Educators, counselors, those in law enforcement, and health professionals all receive training in how to identify a victim of domestic violence. Many states require such training for licenses. But for those who work in ministry, too few are aware of the signs of domestic abuse or what to do when they hear about such abuse from one of the members of their congregation.

The U.S. Department of Justice defines domestic violence as “a pattern of abusive behavior in any relationship that is used by one partner to gain or maintain power and control over another intimate partner. Domestic violence can be physical, sexual, emotional, economic, or psychological actions or threats of actions that influence another person. This includes any behaviors that intimidate, manipulate, humiliate, isolate, frighten, terrorize, coerce, threaten, blame, hurt, injure, or wound someone.”

Statistics report that one quarter of all women will experience domestic abuse at some point in their lives. While men can also be victims of domestic violence, the numbers are significantly higher for women and for the sake of brevity, this article will focus on violence against women. Women that we see in church on Sunday mornings may have witnessed such violence in their homes of origin. Some may have been in such a relationship in the past. And others may even now be married to or dating someone who is abusing them.

Pastors and ministry leaders need to be prepared to hear a woman’s story of domestic abuse and know what do to help her. It’s not only important to know what such a relationship looks like but also what resources are available in the local area that can offer services to abused women and their children. Additionally, a church’s diaconate or mercy ministry should be prepared to help practically and financially if needed.

Carefully ask questions

If you have a woman in your congregation you suspect might be in an abusive relationship, here are some questions you can ask to help you learn more. It important that you ask such questions of her in private and in a place where she feels safe.

  • All couples disagree about things. Tell me about some things that you and your spouse disagree about. Describe a recent one. What do they look and sound like? How do you feel in the midst of them? Do you ever feel frightened during a disagreement? Why were you frightened?
  • Does your spouse ever call you names, curse at you, put you down, make you feel stupid or inferior, or humiliate you? Give me some examples.
  • Do you ever feel controlled by your spouse? Does he keep track of what you are doing? Does he follow you or monitor your phone calls? Does he restrict you from seeing friends or family? Does he control the finances and not allow you any access to it?
  • Does your spouse throw things, punch things, or do other things that frighten or intimidate you?
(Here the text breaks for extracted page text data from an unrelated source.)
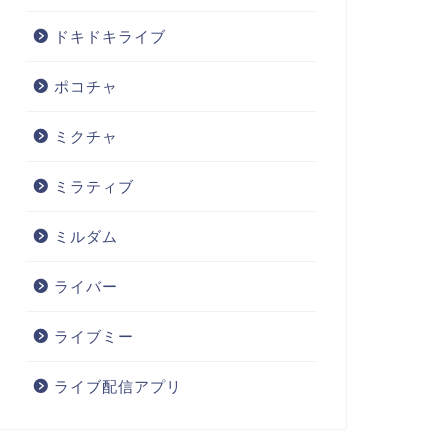
ドキドキライブ
ポコチャ
ミクチャ
ミラティブ
ミルダム
ライバー
ライブミー
ライブ配信アプリ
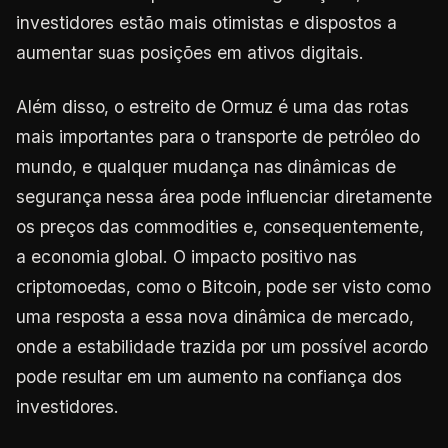
investidores estão mais otimistas e dispostos a
aumentar suas posições em ativos digitais.
Além disso, o estreito de Ormuz é uma das rotas
mais importantes para o transporte de petróleo do
mundo, e qualquer mudança nas dinâmicas de
segurança nessa área pode influenciar diretamente
os preços das commodities e, consequentemente,
a economia global. O impacto positivo nas
criptomoedas, como o Bitcoin, pode ser visto como
uma resposta a essa nova dinâmica de mercado,
onde a estabilidade trazida por um possível acordo
pode resultar em um aumento na confiança dos
investidores.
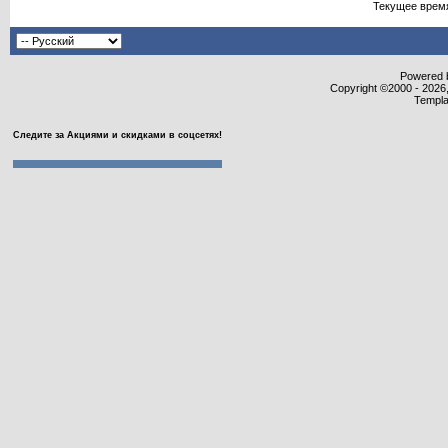
Текущее врем
Powered b
Copyright ©2000 - 2026,
Templa
Следите за Акциями и скидками в соцсетях!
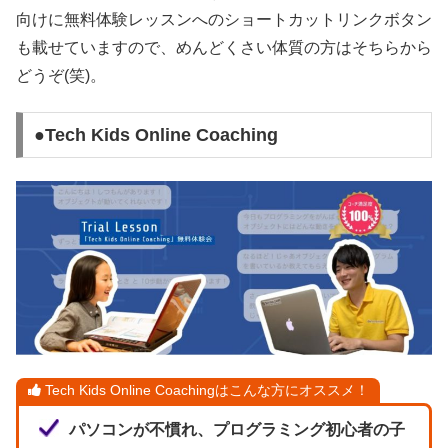
向けに無料体験レッスンへのショートカットリンクボタン
も載せていますので、めんどくさい体質の方はそちらから
どうぞ(笑)。
●Tech Kids Online Coaching
Tech Kids Online Coachingはこんな方にオススメ！
パソコンが不慣れ、プログラミング初心者の子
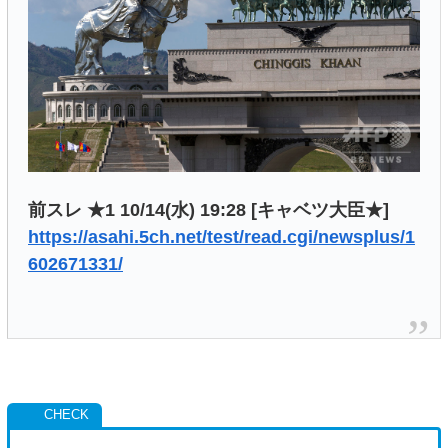
前スレ ★1 10/14(水) 19:28 [キャベツ大臣★]
https://asahi.5ch.net/test/read.cgi/newsplus/1
602671331/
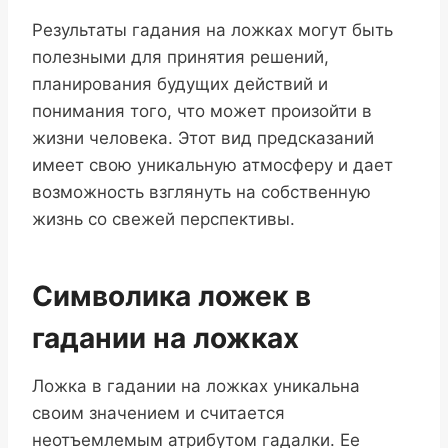
Результаты гадания на ложках могут быть
полезными для принятия решений,
планирования будущих действий и
понимания того, что может произойти в
жизни человека. Этот вид предсказаний
имеет свою уникальную атмосферу и дает
возможность взглянуть на собственную
жизнь со свежей перспективы.
Символика ложек в
гадании на ложках
Ложка в гадании на ложках уникальна
своим значением и считается
неотъемлемым атрибутом гадалки. Ее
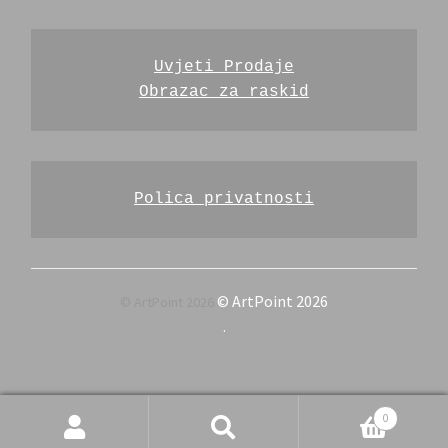
Uvjeti Prodaje
Obrazac za raskid
Polica privatnosti
© ArtPoint 2026
.
Pretraži
Pretraži:
0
Do you ever fear that he might hit you? Has he ever hit you? Has he ever threatened you with a weapon? Has he ever shoved you, restrained you, grabbed you, choked you, or pinned you down? How often has this happened?
  • Does he threaten you? Does he threaten to take your children away, call authorities on you, or threaten to say things to your family or others that isn’t true?

Consider her safety

Safety is of primary importance and if you learn that the woman you are meeting with is being abused, you must take every precaution to help her stay safe. This is not a situation where you go to her spouse to double check her story. If her spouse knows that she has spoken to you or that she plans to leave, the risk of harm for her and her children increases. Contact your local authorities to find out how they handle domestic abuse in your area. They may suggest that she file a report on the abuse. They might also suggest she get a restraining order. Many areas have local shelters that will take women and children for an extended period of time.

Above all, a woman who is being abused needs to know that what is happening to her is wrong and that the way she is being treated is not love. She is not to blame; no one ever deserves to be abused. What she needs most is someone who can stand up for her and defend her. May the Church be a place of help and support for those who need it most.